Conventionally, an intake manifold is known to include a surge tank which accepts intake-air mainstream mainly containing new air and plural branch passages branched from the surge tank to introduce the intake-air mainstream to an internal combustion engine one by one.
Furthermore, an intake manifold is known, which introduces intake-air substream containing components other than new air to an internal combustion engine, together with intake-air mainstream. For example, exhaust gas recirculated to the engine (EGR gas) or blowby gas (PCV gas) obtained by ventilating a crankcase of the engine is included in the intake-air substream, which is made to join the intake-air mainstream. Hereafter, gas to be introduced into a cylinder by being contained in the intake-air substream such as EGR gas or PCV gas may be referred as target gas.
By the way, for such an intake manifold, various measurements are considered in order to restrict the ratio of the target gas from varying between cylinders, as to components of the intake air drawn into each cylinder.

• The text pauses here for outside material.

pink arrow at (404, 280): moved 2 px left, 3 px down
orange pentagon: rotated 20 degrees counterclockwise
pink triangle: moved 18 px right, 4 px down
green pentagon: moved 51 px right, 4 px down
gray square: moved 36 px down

For example, an intake manifold of Patent document 1 introduces intake-air substream including EGR gas as the target gas together with the intake-air mainstream, to the engine. Moreover, in the intake manifold of Patent document 1, a surge tank has the same number of ports as the branch passages, and the ports oppose to respective upstream openings of the branch passages in the surge tank. According to the intake manifold of Patent document 1, the opening area of the port is made to be smaller as departing from a feed port of the intake-air mainstream in the surge tank.
The inflow amount of the intake-air mainstream becomes smaller as the branch passage is departing from the feed port, thereby the inflow amount of the intake-air substream can be reduced as the branch passage is located more distant from the feed port. Thus, the ratio of the target gas can be equalized between the cylinders.

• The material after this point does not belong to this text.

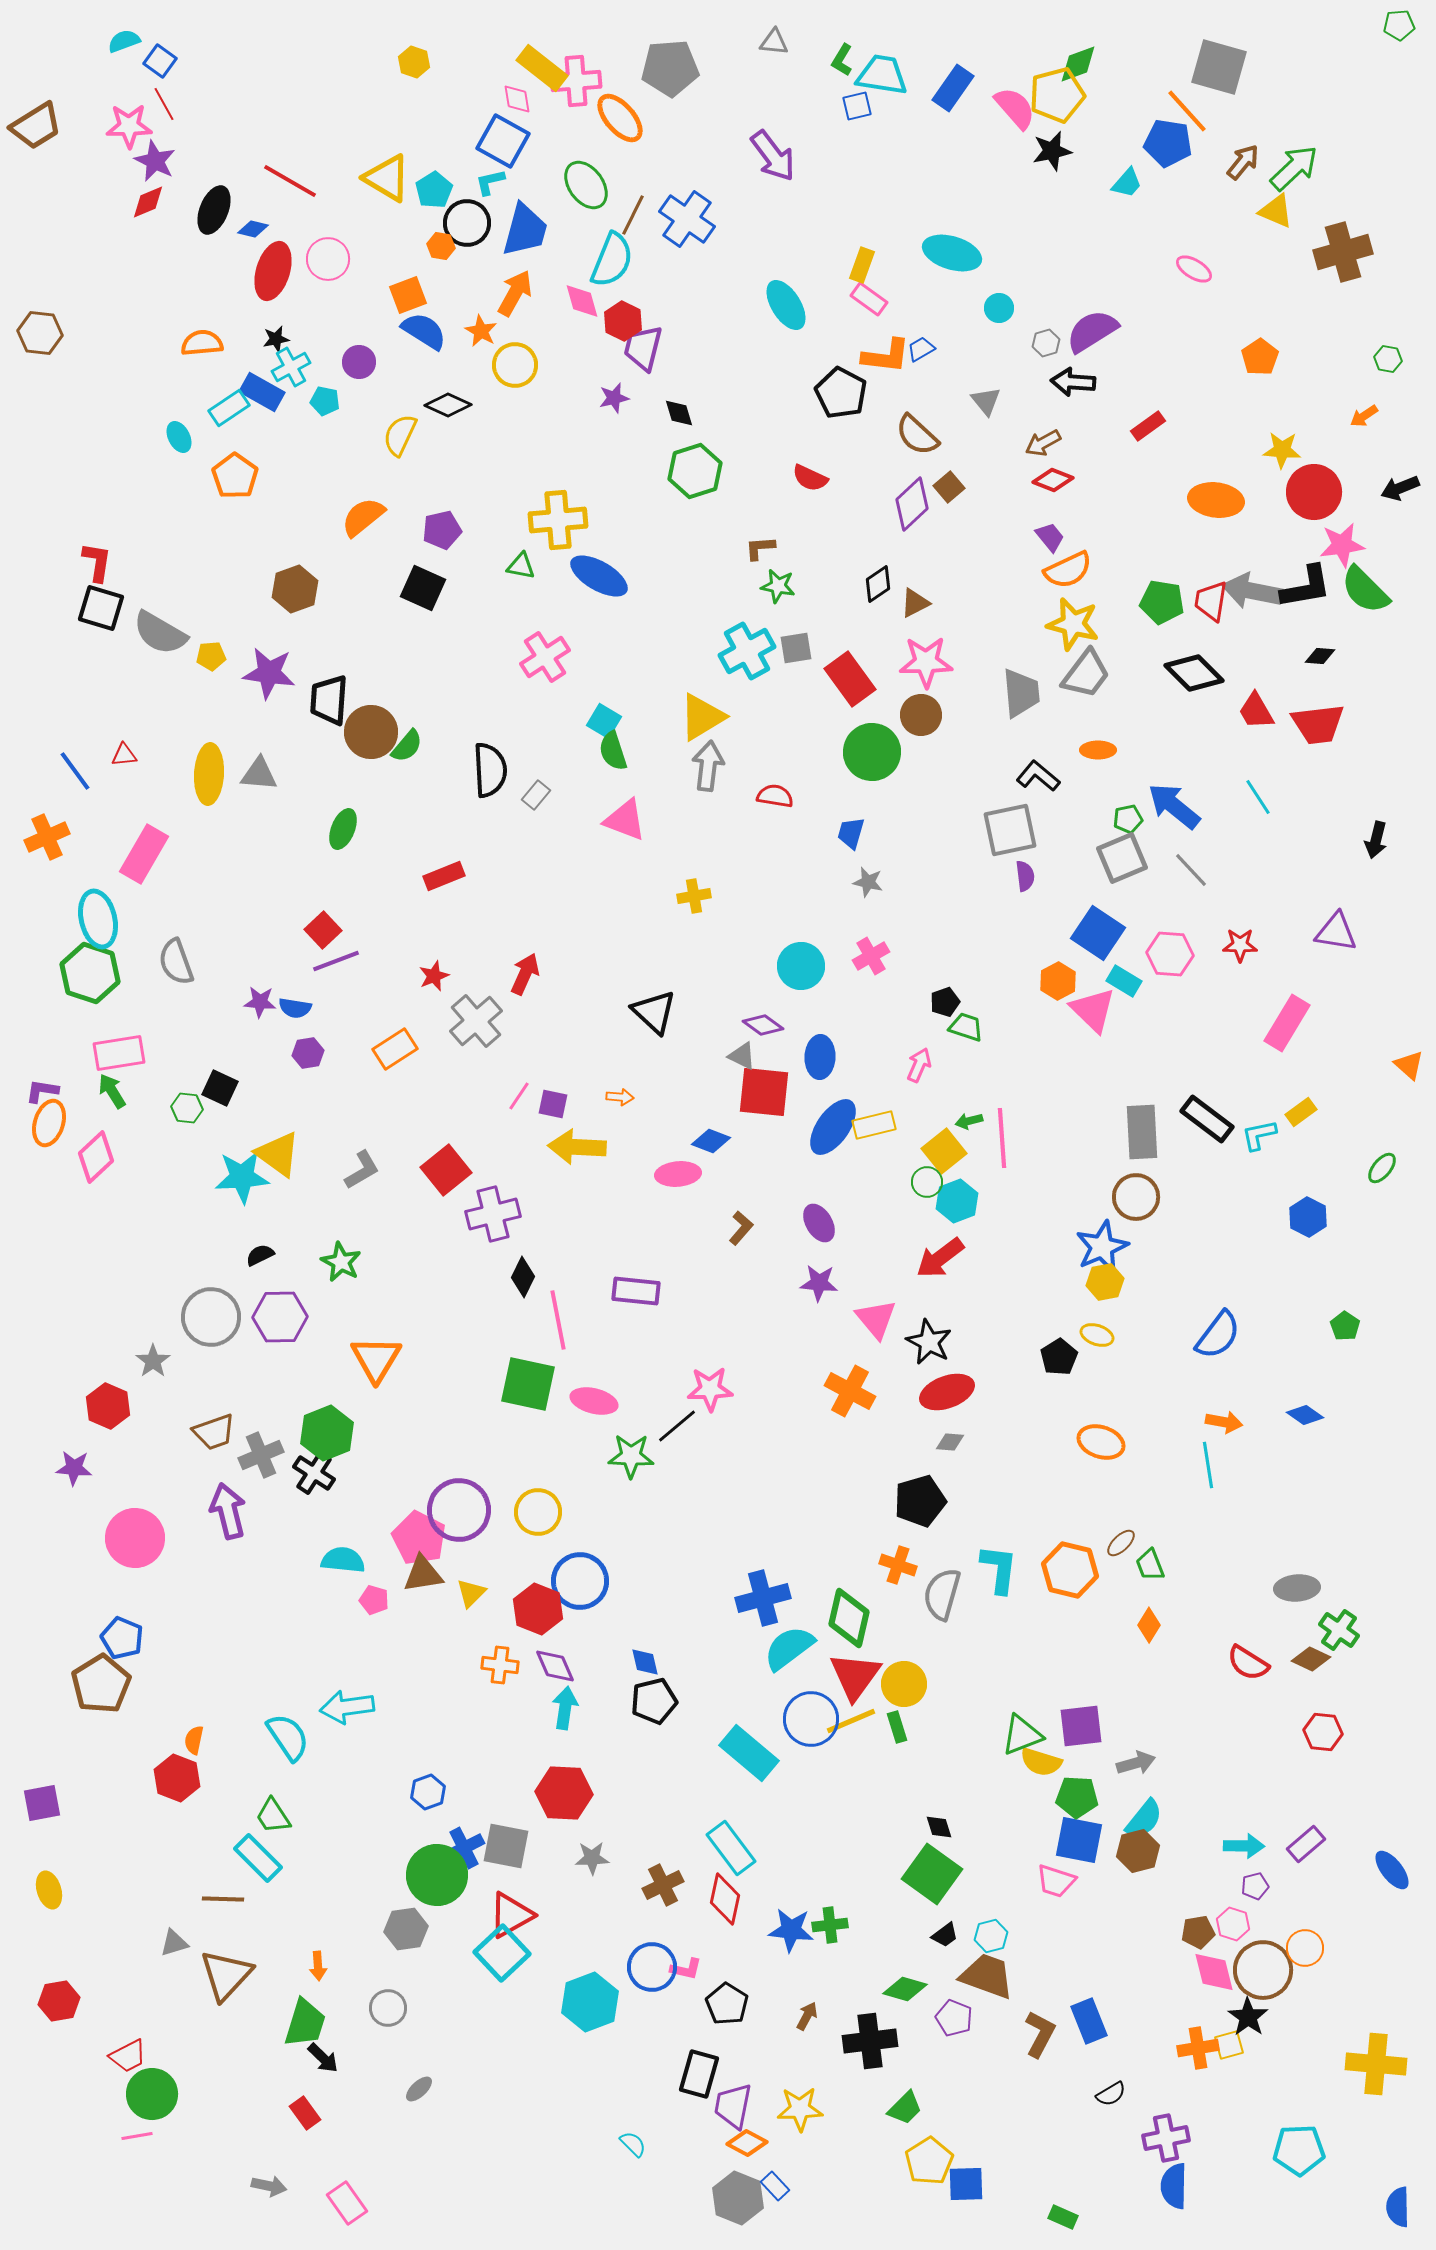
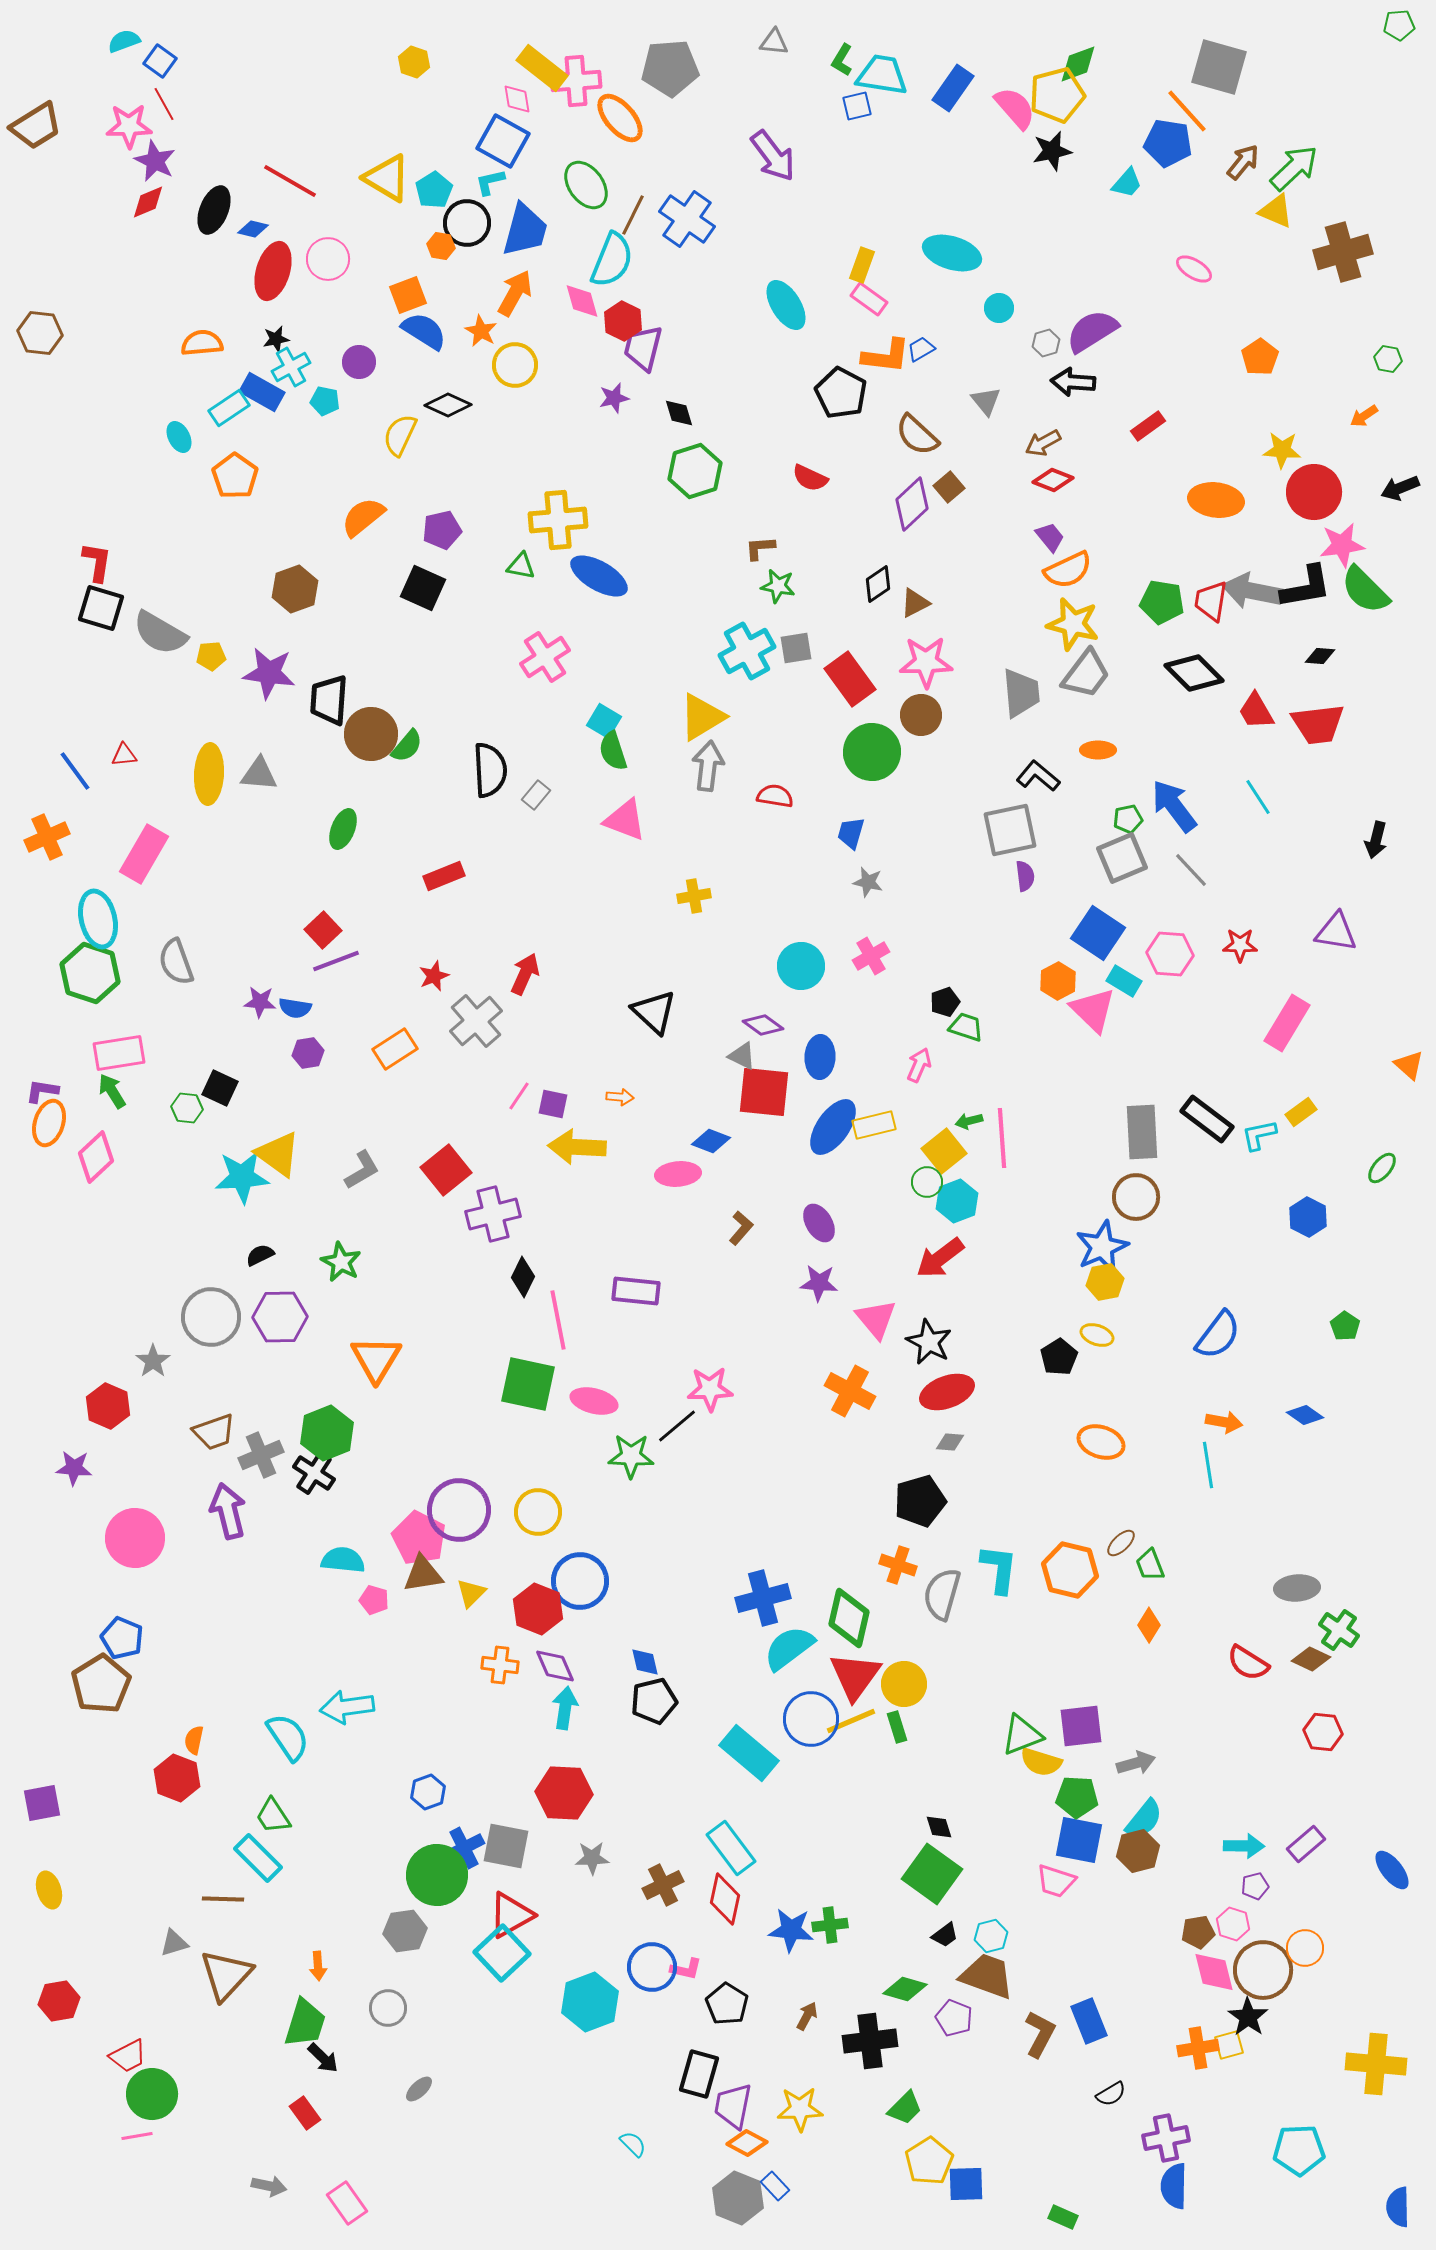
brown circle at (371, 732): moved 2 px down
blue arrow at (1174, 806): rotated 14 degrees clockwise
gray hexagon at (406, 1929): moved 1 px left, 2 px down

Moreover, an intake manifold of Patent document 2 introduces intake-air substream including PCV gas as the target gas together with the intake-air mainstream to the engine, and includes a sub-stream passage connected to each of the branch passages so as to introduce the intake-air substream to each of the branch passages. The sub-stream passage is prepared so that a pressure loss of the intake-air substream becomes equal among all of the branch passages, from a feed port of the target gas to the connection port of the branch passage.
Thereby, the ratio of the target gas can be equalized between the cylinders.
However, according to the intake manifold of Patent document 1, in a case where intake air is introduced through a specific branch passage, the intake-air substream is introduced not only from a port opposing the specific branch passage but also from the other ports. For this reason, the ratio of the target gas does not necessarily become equal between the cylinders.
In contrast, according to the intake manifold of Patent document 2, in a case where intake air is introduced through a specific branch passage, the target gas is introduced only through a fixed passage from the feed port to the connection port of the specific branch passage, so it can be seen that the target gas will be distributed uniformly.
However, in the case where intake air is introduced through the specific branch passage in the intake manifold of Patent document 2, the intake-air substream includes a portion of intake air which remains in the other branch passages by drawing the remaining intake air through the sub-stream passage, in addition to a portion introduced from the feed port of the target gas. That is, the sub-stream passage will function also as a passage which communicates the branch passages with each other. Due to the function, in the case where intake air is introduced through the specific branch passage, a portion of the remaining intake air remaining in the other branch passage is drawn through the sub-stream passage. For this reason, the ratio of the target gas will vary between the cylinders according to the remaining amount of the target gas in the remaining intake air remaining in the other branch passage.